GURU SEJATI ?
PEMBELAJAR SEJATI.
MENGABDI UNTUK
NEGERI.
“Hanya ilmu dari
hatilah, yang akan sampai di hati anak-anak didiknya”
Mari Belajar, Mari
Berbenah J
WIDADATUS SA’ADAH
Kutuliskan,
pagi itu menatap langit seperti kanvas yang ditumpahi cat biru diselingi
arak-arakan awan semurni kapas. Langkah kakiku bersemangat untuk mengikuti
kelas mata kuliah Psikolgi Pendidikan yang di ampu oleh Bu Cicik Tri Jayanti,
S.Pd. MA.
Hari
itu tanggal 30 Oktober 2017 seperti biasa, perempuan dengan kerudung coklatnya
yang manis, dihiasi senyum hangat dibibirnya. Ia memberikan pengantar yang
menyentuh akal dan nurani. Benar! kata-katanya selalu mengundang, melayani dengan kasih sayang dan tak henti
memberikan inspirasi dan menumbuhkan motivasi dalam diriku.
“SIKOEDUKASI”
tuturnya. Sikoedukasi adalah jalinan antara pendidik dan peserta didik dengan
empati. Jadi, pembelajaran di sekolah dirancang sedemikian rupa untuk
menumbuhkan kepedulian.
Beliau
bercerita tentang guru di Nusa Tenggara yang setiap paginya harus bangun pagi
dan memasak untuk murid-muridnya. Hal itu dilakukan sendiri dengan uang pribadi
mereka. Jadi, sebelum anak-anak masuk dalam kelas, guru menyuapi siswa-siswanya
satu persatu. Meski hanya satu suapan, saya membayangkan bagaimana ketika saya
menjadi anak-anak itu, begitu nyata sosok guru dalam hidup saya. Sederhananya,
karena guru berfikir, jika murid mereka lapar mereka tidak akan mungkin dapat belajar
dengan baik. Tak hanya itu disana juga guru membersihkan ingus siswa-siswanya.
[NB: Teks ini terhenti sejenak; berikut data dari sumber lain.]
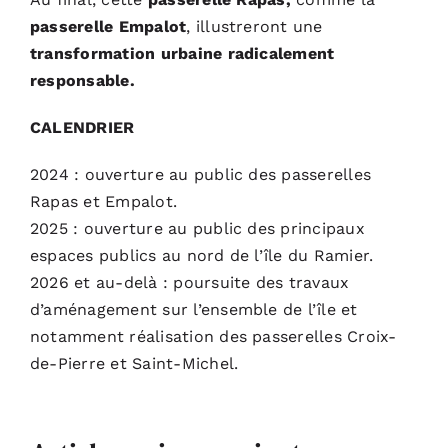
passerelle Empalot
, illustreront une
transformation urbaine radicalement
responsable.
CALENDRIER
2024 : ouverture au public des passerelles
Rapas et Empalot.
2025 : ouverture au public des principaux
espaces publics au nord de l’île du Ramier.
2026 et au-delà : poursuite des travaux
d’aménagement sur l’ensemble de l’île et
notamment réalisation des passerelles Croix-
de-Pierre et Saint-Michel.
Jujur mengimajinasikan cerita tersebut, saya sedikit merinding sekaligus geli
mendengarnya.
Tapi
itulah guru yang dibutuhkan saat ini. Seorang guru yang berdedikasi, memiliki
cinta, semangat, tanggung jawab dan kasih sayang kepada siswa-siswanya. Karena
sejatinya, guru bukan semata-semata suatu pekerjaan yang membutuhkan ijazah,
tetapi relasi hati.
Mari
kita bayangkan, jika kita menjadi anak-anak itu. Bagaimana guru adalah sosok
nyata dalam hidup kita. Bagaimana tidak? Ketika orang tua disana, mungkin tidak
berfikir tentang perut anak-anak mereka yang lapar, ingus yang masih segar,
kuku yang mulai panjang, pakaian yang lusuh. Guru hadir dan berjuang untuk
memberikan itu semua.
Satu
hal lagi, guru disana selalu memberikan hadiah atau apresiasi kepada siswa
mereka yang sudah bisa datang rapi ke sekolah. Hadiah itu beragam bentuknya.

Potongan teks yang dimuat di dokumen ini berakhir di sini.